Thank you for reading my post. I have a list of urls for pdf files.
for eachurl in url_list:
print(eachurl)
Below are the links for my pdfs:
https://www.sec.gov/Archives/edgar/data/1005757/999999999715000035/filename1.pdf https://www.sec.gov/Archives/edgar/data/1037760/999999999715000162/filename1.pdf https://www.sec.gov/Archives/edgar/data/1038133/999999999715000169/filename1.pdf https://www.sec.gov/Archives/edgar/data/1009626/999999999715000483/filename1.pdf https://www.sec.gov/Archives/edgar/data/1017491/999999999715000518/filename1.pdf https://www.sec.gov/Archives/edgar/data/1020214/999999999715000557/filename1.pdf https://www.sec.gov/Archives/edgar/data/1020214/999999999715000795/filename1.pdf
These seven links work perfectly if I mannually click on them and download the pdf file. However, if I use python codes to download them, random error happens. Sometimes, the first pdf is damaged and cannot be opened. Sometime. it is the second, or third, etc...
from pathlib import Path
import requests
n_files = 0
headers = {'User-Agent': 'Mozilla/5.0 (Windows NT 10.0; WOW64) AppleWebKit/537.36 (KHTML, like Gecko) Chrome/74.0.3729.169'}
for eachurl in url_list:
n_files += 1
response = requests.get(eachurl, headers=headers)
filename = Path(str(n_files) + '.pdf')
filename.write_bytes(response.content)
Could you help me understand why this happens?

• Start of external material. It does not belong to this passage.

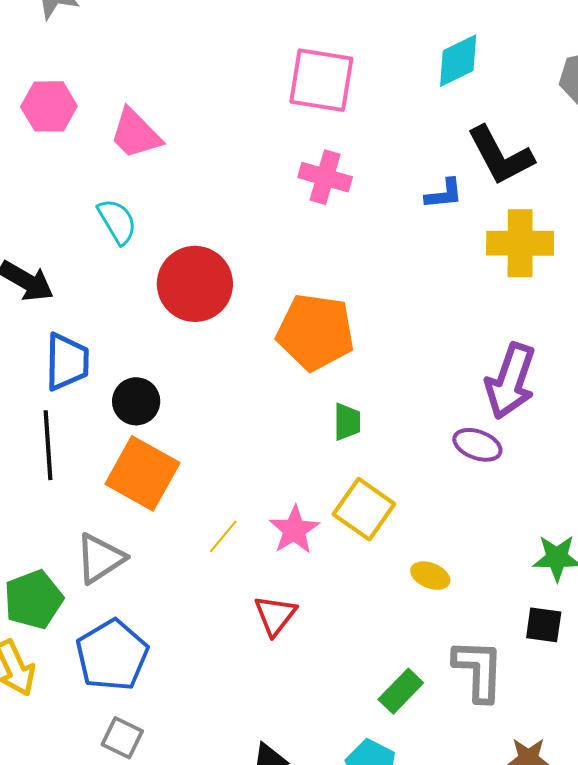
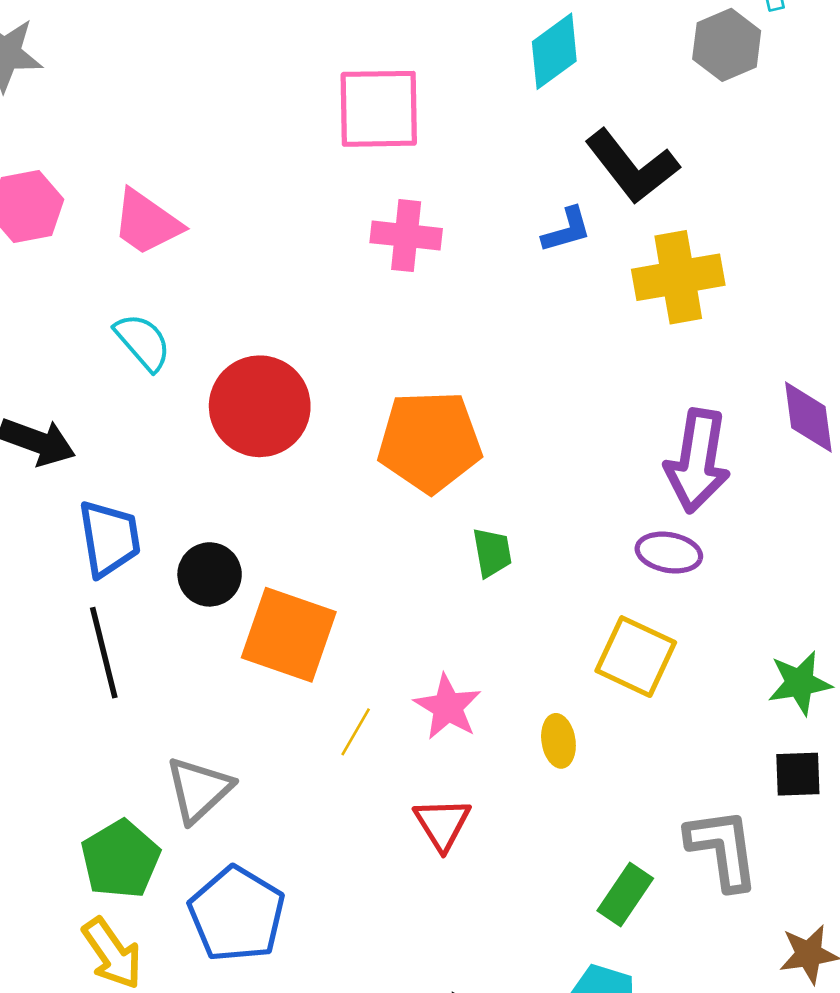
orange square: (143, 473) -> (289, 635), moved
yellow square: (364, 509) -> (636, 657), moved
yellow ellipse: (430, 576) -> (558, 741), moved, turned 69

Update: I uploaded these files to google drive, and finnaly found out that it is because SEC identifies me as a robot. I have added the headers. Any idea how to bypass this? Google Drive
There is nothing wrong with your code. It's just that the website you are downloading the pdf documents from, detects you are using an automated tool and instead of providing you with a pdf like it normally would, it returns an html page informing you of the above.
SOLUTION
Remove the headers, seems to be working fine after that.